Another Terrifier Movie?? …But Why??

 Originally written November 08, 2023 – updated for Inside The Reel Mind

When I heard they were making another Terrifier movie, I had one reaction: Why? Who was out here asking for more Art the Clown? I genuinely had no idea the fanbase was deep enough to justify a third installment.

If you haven’t seen these movies, trust me — you’re not missing anything unless you enjoy senseless gore, plot holes big enough to drive a U-Haul through, and characters with the survival instincts of breadsticks. I’m all for a cheesy horror flick, but the Terrifier series? They don’t scratch the itch. They just irritate the skin.


Before Terrifier: A Quick History of Art the Clown

Art didn’t even start in his own movie.

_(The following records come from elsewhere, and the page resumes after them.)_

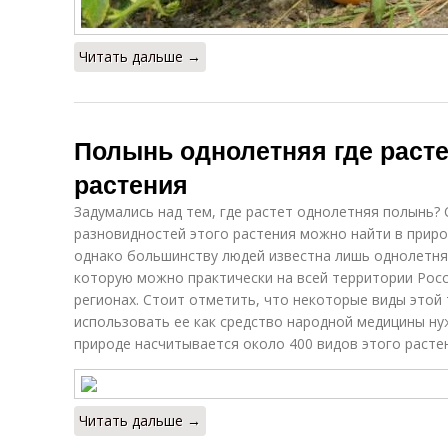
Читать дальше →
Полынь однолетняя где раст
растения
Задумались над тем, где растет однолетняя полынь? 
разновидностей этого растения можно найти в приро
однако большинству людей известна лишь однолетняя 
которую можно практически на всей территории Росс
регионах. Стоит отметить, что некоторые виды этой
использовать ее как средство народной медицины нуж
природе насчитывается около 400 видов этого расте
Читать дальше →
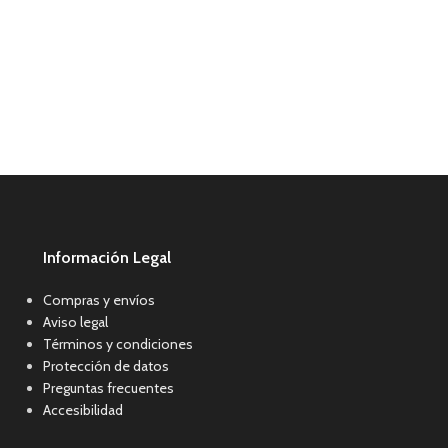
Información Legal
Compras y envíos
Aviso legal
Términos y condiciones
Protección de datos
Preguntas frecuentes
Accesibilidad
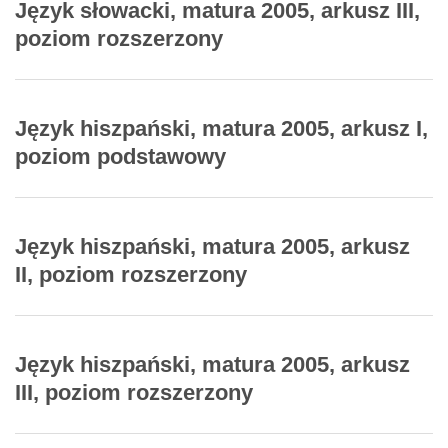
Język słowacki, matura 2005, arkusz III,
poziom rozszerzony
Język hiszpański, matura 2005, arkusz I,
poziom podstawowy
Język hiszpański, matura 2005, arkusz
II, poziom rozszerzony
Język hiszpański, matura 2005, arkusz
III, poziom rozszerzony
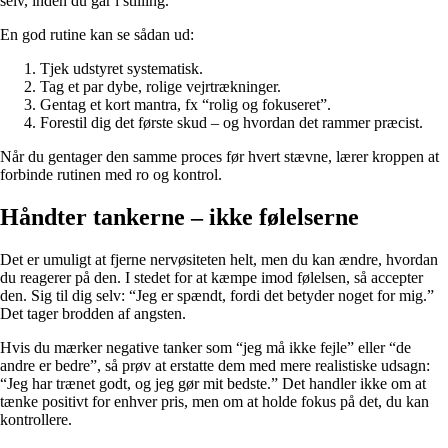
selv, inden du går i stilling.
En god rutine kan se sådan ud:
Tjek udstyret systematisk.
Tag et par dybe, rolige vejrtrækninger.
Gentag et kort mantra, fx “rolig og fokuseret”.
Forestil dig det første skud – og hvordan det rammer præcist.
Når du gentager den samme proces før hvert stævne, lærer kroppen at
forbinde rutinen med ro og kontrol.
Håndter tankerne – ikke følelserne
Det er umuligt at fjerne nervøsiteten helt, men du kan ændre, hvordan
du reagerer på den. I stedet for at kæmpe imod følelsen, så accepter
den. Sig til dig selv: “Jeg er spændt, fordi det betyder noget for mig.”
Det tager brodden af angsten.
Hvis du mærker negative tanker som “jeg må ikke fejle” eller “de
andre er bedre”, så prøv at erstatte dem med mere realistiske udsagn:
“Jeg har trænet godt, og jeg gør mit bedste.” Det handler ikke om at
tænke positivt for enhver pris, men om at holde fokus på det, du kan
kontrollere.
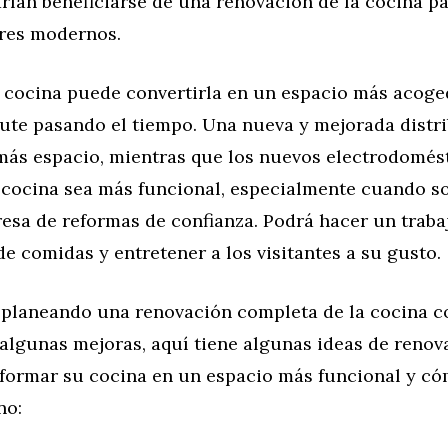
rían beneficiarse de una renovación de la cocina p
ares modernos.
u cocina puede convertirla en un espacio más acoge
rute pasando el tiempo. Una nueva y mejorada distr
más espacio, mientras que los nuevos electrodomés
 cocina sea más funcional, especialmente cuando so
esa de reformas de confianza. Podrá hacer un traba
e comidas y entretener a los visitantes a su gusto.
á planeando una renovación completa de la cocina c
 algunas mejoras, aquí tiene algunas ideas de renov
formar su cocina en un espacio más funcional y có
no:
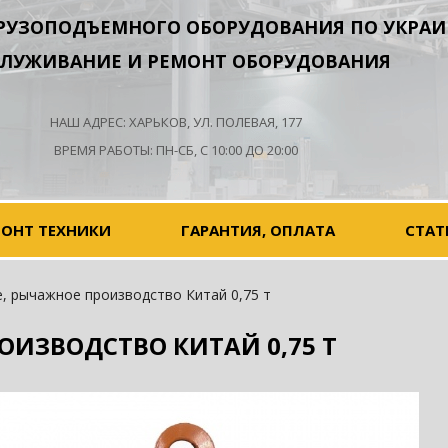
РУЗОПОДЪЕМНОГО ОБОРУДОВАНИЯ ПО УКРАИ
ЛУЖИВАНИЕ И РЕМОНТ ОБОРУДОВАНИЯ
НАШ АДРЕС: ХАРЬКОВ, УЛ. ПОЛЕВАЯ, 177
ВРЕМЯ РАБОТЫ: ПН-СБ, С 10:00 ДО 20:00
МОНТ ТЕХНИКИ
ГАРАНТИЯ, ОПЛАТА
СТАТ
, рычажное производство Китай 0,75 т
ОИЗВОДСТВО КИТАЙ 0,75 Т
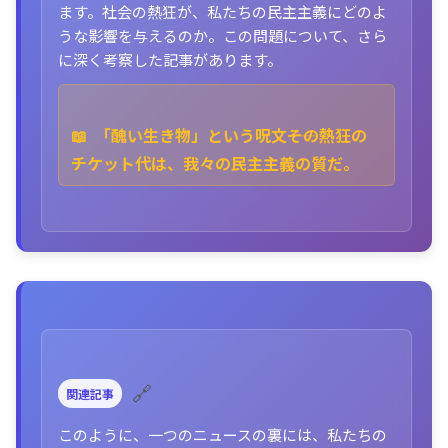
ます。社会の熱狂が、私たちの民主主義にどのよ
うな影響を与えるのか。この問題について、さら
に深く考察した記事があります。
📖
「醜い生き物」という呪文――その熱狂の
チケット代は、我々の民主主義の質だ。
🔗
関連記事
このように、一つのニュースの裏には、私たちの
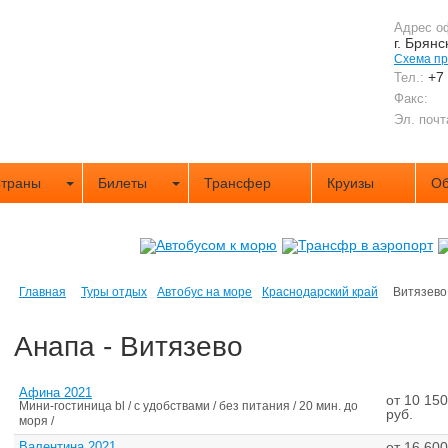
Адрес о
г. Брянс
Схема п
+7
Тел.:
Факс:
Эл. почт
траны
Билеты
Трансфер
Круизы
Об
Главная
Туры отдых
Автобус на море
Краснодарский край
Витязево
Анапа - Витязево
Афина 2021
от 10 150
Мини-гостиница bl / с удобствами / без питания / 20 мин. до
руб.
моря /
Валентина 2021
от 16 600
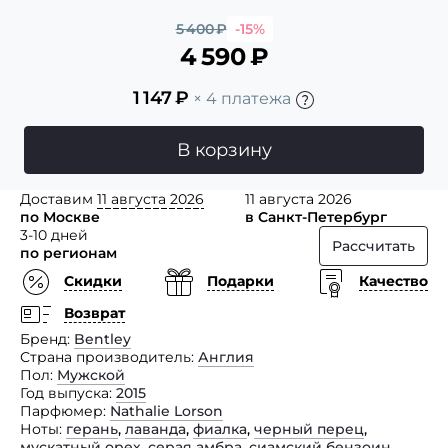
5 400
₽
-15%
4 590
₽
1 147
₽
× 4 платежа
В корзину
Доставим
11 августа 2026
11 августа 2026
по Москве
в Санкт-Петербург
3-10 дней
Рассчитать
по регионам
Скидки
Подарки
Качество
Возврат
Бренд
Bentley
Страна производитель
Англия
Пол
Мужской
Год выпуска
2015
Парфюмер
Nathalie Lorson
Ноты
герань
,
лаванда
,
фиалка
,
черный перец
,
мускатный орех
,
серая амбра
,
сиамский бензоин
,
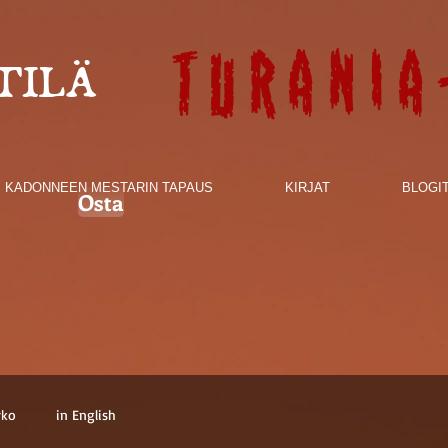
Turania
TILÄ
KADONNEEN MESTARIN TAPAUS
KIRJAT
BLOGI
Osta
rko
in English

His first appearance was in the short film The 9th Circle, a Dante’s Inferno–inspired story where an innocent woman gets knocked out by Art and wakes up in a hellscape as a sacrifice to Satan.

Five years later came All Hallows’ Eve, where a babysitter finds a blank VHS tape (because of course she does) that contains The 9th Circle short. The kids watch it, get creeped out, she watches more of it alone like a rookie… and eventually Art comes crawling out of the screen like a Dollar Tree Samara.

And honestly? That was the best movie in the entire franchise.
Which should tell you everything.


Terrifier (2016): The Plot That Forgot to Exist

Art officially headlines his own movie in Terrifier, which follows two drunk college girls trying to sober up after a Halloween party. They stop for pizza, and boom — here’s Art, staring at them like he’s trying to absorb their souls through eye contact.

He disappears into the bathroom, smears shit everywhere, gets kicked out, and the girls think they’re safe. Spoiler: they’re absolutely not.

The flat tire. The creepy abandoned building. The upside-down, naked, hacksaw scene that the internet loves to circlejerk over. Yes, it’s graphic as hell. No, it does not make the movie good.

There’s no plot. No buildup. No character development.
It’s basically “Final Destination: Dollar Store Edition,” except without the irony or charm.

The violence exists because the movie needs violence, not because the story earned it.

Compare that to The Devil’s Rejects — one of the best horror movies ever made precisely because the killers are terrifyingly believable. Psychopaths with agency. A purpose. A worldview.

Art the Clown? He’s either supernatural or just a random dude doing random shit. Pick a lane.


Terrifier 2 (2022): More Gore, More Confusion, Same Problems

Terrifier 2 picks up right where the first one left off. Cops “stop” Art — and next thing you know, he’s walking around again like he got patched up at urgent care.

This time the movie focuses on a single mom and her two kids. The dad killed himself, everyone thinks he was crazy, and the daughter starts having creepy dreams. Her dresser catches fire but — magically — the sword her dad gave her survives untouched.

The brother wants to dress up as Art for Halloween (because why not trigger your entire family), and he starts seeing visions of a miniature girl-clown sidekick that somehow looks even creepier than Art himself.

Art stalks, kills, torments, repeats.
The daughter ends up in an abandoned amusement park.
A big final fight happens.
And that’s where I tap out, because I’m not in the business of blowing every detail.

What I will say is this:

Terrifier 2 was an improvement… but only because the bar was buried underground.

More money. More gore. More style. But the same lack of reason or narrative spine.


So Why Don’t These Movies Work?

Because they rely on shock value instead of storytelling.

  • No character progression

  • No worldbuilding

  • No reason for the supernatural elements

  • No emotional buildup

  • No tension beyond “look at this gross thing”

They threw in mystical elements with zero explanation, and the end result is messy. Not “scary messy.” Just “who wrote this?” messy.

Look — I’m not saying horror has to be deep.
But it should at least make sense.


Final Verdict on the Terrifier Franchise

Are the movies the worst I’ve ever seen?
No.

Are they boring, senseless, predictable, and basically torture porn with a clown emoji?
Absolutely.

I won’t rush to watch the third one. I’m not saying I’ll never see it — I probably will, eventually — but I’m not clearing my schedule or buying popcorn for it.

Art the Clown gets an A+ for concept and creep factor, but the execution? That’s a solid C- at best.
If they can finally give the series actual story structure, they might have something worth talking about. Until then, it’s just blood, vibes, and vibes covered in blood.